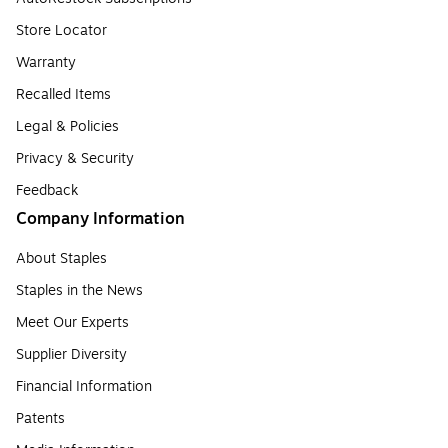
Store Locator
Warranty
Recalled Items
Legal & Policies
Privacy & Security
Feedback
Company Information
About Staples
Staples in the News
Meet Our Experts
Supplier Diversity
Financial Information
Patents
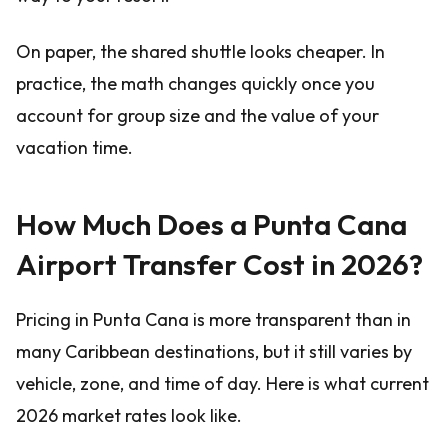
On paper, the shared shuttle looks cheaper. In
practice, the math changes quickly once you
account for group size and the value of your
vacation time.
How Much Does a Punta Cana
Airport Transfer Cost in 2026?
Pricing in Punta Cana is more transparent than in
many Caribbean destinations, but it still varies by
vehicle, zone, and time of day. Here is what current
2026 market rates look like.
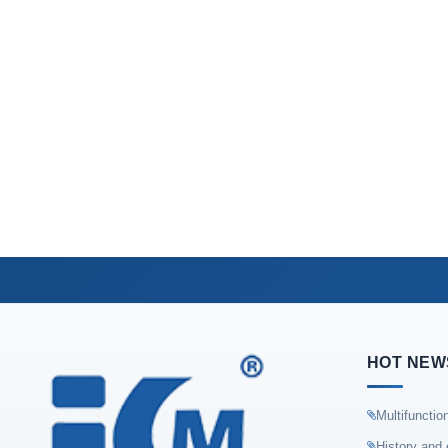
HOT NEW
Multifunctio
History and 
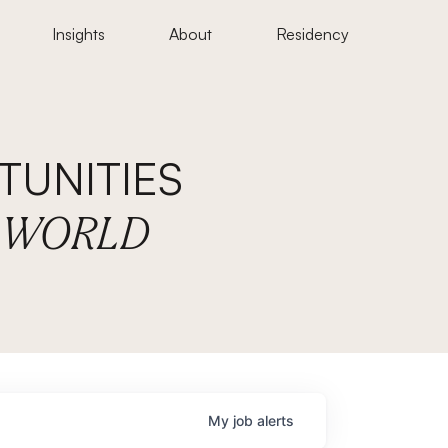
Insights
About
Residency
UNITIES
E WORLD
My
job
alerts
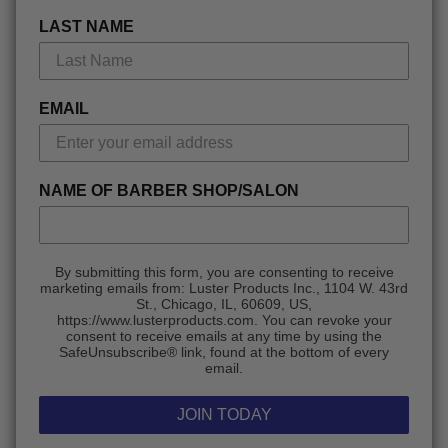
LAST NAME
EMAIL
NAME OF BARBER SHOP/SALON
By submitting this form, you are consenting to receive
marketing emails from: Luster Products Inc., 1104 W. 43rd
St., Chicago, IL, 60609, US,
https://www.lusterproducts.com. You can revoke your
consent to receive emails at any time by using the
SafeUnsubscribe® link, found at the bottom of every
email.
JOIN TODAY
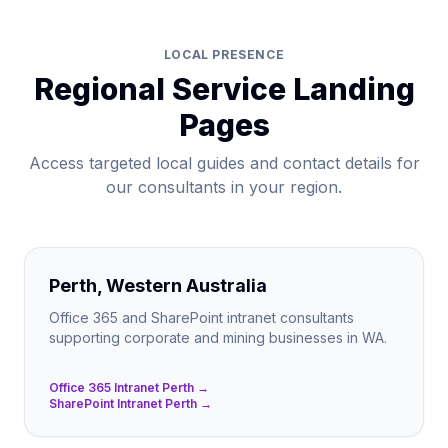
LOCAL PRESENCE
Regional Service Landing
Pages
Access targeted local guides and contact details for
our consultants in your region.
Perth, Western Australia
Office 365 and SharePoint intranet consultants
supporting corporate and mining businesses in WA.
Office 365 Intranet Perth →
SharePoint Intranet Perth →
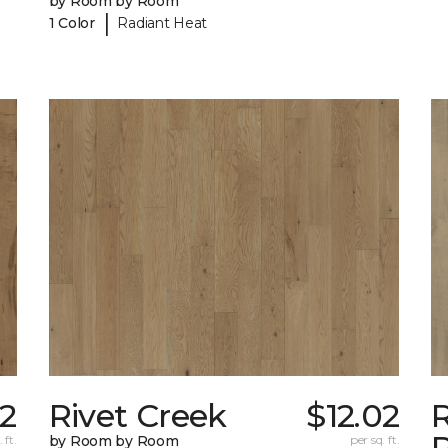
by Room by Room
|
1 Color
Radiant Heat
02
Rivet Creek
$12.02
 ft.
by Room by Room
per sq. ft.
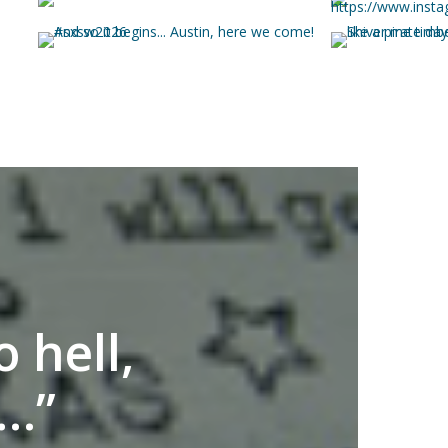
 hell,
s…”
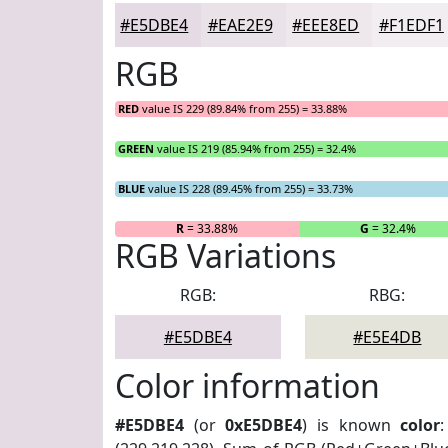
#E5DBE4
#EAE2E9
#EEE8ED
#F1EDF1
RGB
RED
value IS 229 (89.84% from 255) = 33.88%
GREEN
value IS 219 (85.94% from 255) = 32.4%
BLUE
value IS 228 (89.45% from 255) = 33.73%
R
= 33.88%
G
= 32.4%
RGB Variations
RGB:
RBG:
#E5DBE4
#E5E4DB
Color information
#E5DBE4
(or
0xE5DBE4
) is known
color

━━━━━━━━━━━━━━━━━━━━━━━━━━━━━━

> **WHAT THIS TASK INVOLVES**: Leaving the pictures out, output all of the listing exactly.

> **ANSWER BOX**:
Store Locator
Warranty
Recalled Items
Legal & Policies
Privacy & Security
Feedback
Company Information
About Staples
Staples in the News
Meet Our Experts
Supplier Diversity
Financial Information
Patents
On paper, the shared shuttle looks cheaper. In
practice, the math changes quickly once you
account for group size and the value of your
vacation time.
How Much Does a Punta Cana
Airport Transfer Cost in 2026?
Pricing in Punta Cana is more transparent than in
many Caribbean destinations, but it still varies by
vehicle, zone, and time of day. Here is what current
2026 market rates look like.
HOT NEW
Multifunctio
History and 
Insights
About
Residency
UNITIES
E WORLD
My
job
alerts
LAST NAME
EMAIL
NAME OF BARBER SHOP/SALON
By submitting this form, you are consenting to receive
marketing emails from: Luster Products Inc., 1104 W. 43rd
St., Chicago, IL, 60609, US,
https://www.lusterproducts.com. You can revoke your
consent to receive emails at any time by using the
SafeUnsubscribe® link, found at the bottom of every
email.
JOIN TODAY
LOCAL PRESENCE
Regional Service Landing
Pages
Access targeted local guides and contact details for
our consultants in your region.
Perth, Western Australia
Office 365 and SharePoint intranet consultants
supporting corporate and mining businesses in WA.
Office 365 Intranet Perth →
SharePoint Intranet Perth →
by Room by Room
|
1 Color
Radiant Heat
02
Rivet Creek
$12.02
 ft.
by Room by Room
per sq. ft.
 hell,
s…”
#E5DBE4
#EAE2E9
#EEE8ED
#F1EDF1
RGB
RED
value IS 229 (89.84% from 255) = 33.88%
GREEN
value IS 219 (85.94% from 255) = 32.4%
BLUE
value IS 228 (89.45% from 255) = 33.73%
R
= 33.88%
G
= 32.4%
RGB Variations
RGB:
RBG:
#E5DBE4
#E5E4DB
Color information
#E5DBE4
(or
0xE5DBE4
) is known
color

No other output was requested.